ACCORD – Syndicats et patronat planchent depuis juin sur un texte à peine amendé au bout de dix séances, qui vise à mettre la prévention au cœur du sujet.
Déresponsabilisation des employeurs, minimisation des risques psychosociaux (burn-out, dépression, suicide…), médecine du travail réduite à peau de chagrin… Les partenaires sociaux sont entrés dans la « phase finale » des négociations sur la santé au travail, des points de blocage perdurent sur des sujets majeurs, réduisant fortement les chances d’aboutir à un accord.
Le texte « prend forme » et les parties vont « faire en sorte d’arriver à converger », a déclaré Diane Deperrois, cheffe de file des négociateurs du Medef, à l’issue d’une séance tardive de négociations « entrées dans leur phase finale », ce mercredi.
« On va vers un accord sans droits nouveaux »
Mais les syndicats dénoncent toujours des « lignes rouges » infranchissables, tandis que le négociateur de la CPME, Eric Chevée, a dit sa « colère » jeudi, après avoir « passé sept heures en réunion pour s’entendre dire que le texte était nul et qu’il fallait revoir la copie ». « Chacun devra prendre ses responsabilités demain ! », a-t-il lancé, « très dubitatif sur la fin des négociations » que le calendrier prévoyait conclusives vendredi. Syndicats et patronat planchent depuis juin sur un texte à peine amendé au bout de dix séances, qui vise à mettre la prévention au cœur du sujet.
Il doit permettre d’aboutir à la conclusion d’un accord national interprofessionnel (ANI) à l’instar de celui sur le télétravail. « Le patronat accepte des modifications sur la forme mais pas sur le fond, il reste pour l’instant sur sa volonté de se déresponsabiliser légalement et veut garder la mainmise sur les services de santé au travail (SST) comme un outil à son service. On va vers un accord sans droits nouveaux à coût zéro comme pour le télétravail », a déploré Jérôme Vivenza (CGT), dont le syndicat n’a pas signé l’ANI sur le télétravail.
Médecin du travail, CSSCT et responsabilité
« On n’a pas vraiment avancé », dit Mireille Dispot (CFE-CGC), qui doute aussi d’une conclusion vendredi. « Un point de crispation très fort demeure », explique-t-elle à l’instar des autres syndicats : la volonté « d’exonérer les employeurs de leur responsabilité » légale à l’égard de la santé et de la sécurité de leurs salariés en la réduisant à leur simple adhésion aux SST (ce dont ils ont déjà l’obligation). Le Code du travail oblige pourtant les employeurs à mettre en œuvre les moyens nécessaires pour protéger leurs salariés, faute de quoi leurs responsabilités civile et pénale peuvent être engagées. « Même reformulé, le texte transpire encore de cette notion » de déresponsabilisation, confirme Serge Legagnoa (FO)

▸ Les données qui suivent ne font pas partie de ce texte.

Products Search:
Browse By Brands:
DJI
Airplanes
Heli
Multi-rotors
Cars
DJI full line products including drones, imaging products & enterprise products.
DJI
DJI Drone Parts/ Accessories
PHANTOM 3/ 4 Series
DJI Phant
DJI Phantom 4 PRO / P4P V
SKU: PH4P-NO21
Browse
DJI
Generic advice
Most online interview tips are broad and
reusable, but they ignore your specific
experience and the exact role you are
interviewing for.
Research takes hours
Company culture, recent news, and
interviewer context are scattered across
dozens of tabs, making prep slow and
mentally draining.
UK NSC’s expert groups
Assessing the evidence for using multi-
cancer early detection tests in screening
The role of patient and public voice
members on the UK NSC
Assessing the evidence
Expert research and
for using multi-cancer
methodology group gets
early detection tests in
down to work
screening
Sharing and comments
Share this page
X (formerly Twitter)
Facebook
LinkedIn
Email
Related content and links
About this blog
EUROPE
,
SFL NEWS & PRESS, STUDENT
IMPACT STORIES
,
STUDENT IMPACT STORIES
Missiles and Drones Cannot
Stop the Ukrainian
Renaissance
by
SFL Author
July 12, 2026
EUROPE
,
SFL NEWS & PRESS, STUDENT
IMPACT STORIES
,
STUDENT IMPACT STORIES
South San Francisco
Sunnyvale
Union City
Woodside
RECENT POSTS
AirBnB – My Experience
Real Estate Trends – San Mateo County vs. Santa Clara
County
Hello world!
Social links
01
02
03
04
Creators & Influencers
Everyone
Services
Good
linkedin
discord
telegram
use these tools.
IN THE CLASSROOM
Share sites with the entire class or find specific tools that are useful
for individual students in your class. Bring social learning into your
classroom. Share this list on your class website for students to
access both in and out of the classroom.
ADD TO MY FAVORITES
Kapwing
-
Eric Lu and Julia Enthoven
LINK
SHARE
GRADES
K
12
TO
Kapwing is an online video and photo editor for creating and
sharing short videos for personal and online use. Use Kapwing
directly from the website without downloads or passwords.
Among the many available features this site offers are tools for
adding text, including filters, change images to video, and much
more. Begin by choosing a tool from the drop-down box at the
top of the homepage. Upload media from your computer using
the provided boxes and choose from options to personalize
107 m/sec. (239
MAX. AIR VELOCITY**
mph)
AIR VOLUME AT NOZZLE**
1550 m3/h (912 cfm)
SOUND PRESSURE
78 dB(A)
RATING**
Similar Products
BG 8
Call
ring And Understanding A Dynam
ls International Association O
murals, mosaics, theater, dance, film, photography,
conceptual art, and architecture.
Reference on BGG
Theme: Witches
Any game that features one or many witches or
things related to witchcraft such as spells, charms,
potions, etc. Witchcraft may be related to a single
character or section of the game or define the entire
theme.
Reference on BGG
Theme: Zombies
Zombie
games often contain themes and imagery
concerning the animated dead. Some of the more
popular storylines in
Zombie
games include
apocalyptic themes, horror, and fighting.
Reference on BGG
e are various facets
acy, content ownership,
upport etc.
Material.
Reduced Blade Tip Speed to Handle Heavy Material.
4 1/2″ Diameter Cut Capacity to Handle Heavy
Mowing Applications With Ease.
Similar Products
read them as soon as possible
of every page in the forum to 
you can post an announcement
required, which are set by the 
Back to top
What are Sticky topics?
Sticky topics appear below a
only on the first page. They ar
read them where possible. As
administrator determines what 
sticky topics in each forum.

Diane Deperrois (Medef) « s’inscrit en faux » face à cette critique, estimant qu’« à partir du moment où les employeurs investissent dans les moyens de prévention (…) il est normal qu’ils se demandent comment leurs efforts pourraient être reconnus ». « Nous n’avons aucune réponse concrète à nos questions, notamment sur le rôle du médecin du travail qui semble être réduit au suivi médical mais exclu de la prévention », souligne Serge Legagnoa, qui note « quelques avancées » mais « encore trop imprécises » : la création d’une commission dédiée à la santé au travail au niveau des branches professionnelles et la possibilité de commissions santé, sécurité et conditions de travail (CSSCT) dans les entreprises à partir de 50 salariés contre 300 actuellement.
« Organisation du travail ou charge de travail, ce sont clairement des gros mots »
Côté RPS aussi les « divergences » sont fortes. Les risques psychosociaux sont inscrits dans le texte mais avec la notion de « risques multifactoriels » les reliant à des causes extérieures aux organisations du travail, ce que dénoncent les syndicats. « Organisation du travail ou charge de travail, ce sont clairement des gros mots », dit Mireille Dispot, qui « ne (signera) pas un accord au rabais ».
Autre point noir face à la pénurie des médecins du travail : le transfert de leurs missions à des médecins généralistes sur la base du volontariat, une mesure « incompréhensible » pour les syndicats, et « qui demande une clarification dans un contexte de pénurie des acteurs de la santé », selon Diane Deperrois (Medef). Côté gouvernance, les organisations syndicales refusent enfin la suppression envisagée de la commission de contrôle des services de santé au travail dirigés par les employeurs, commission qu’ils dirigent et à laquelle se cantonnent leurs prérogatives. Faute d’accord, le gouvernement devrait se charger de légiférer. Un projet de loi, porté par la députée LREM Charlotte Lecocq, doit être déposé à l’Assemblée d’ici la fin de l’année.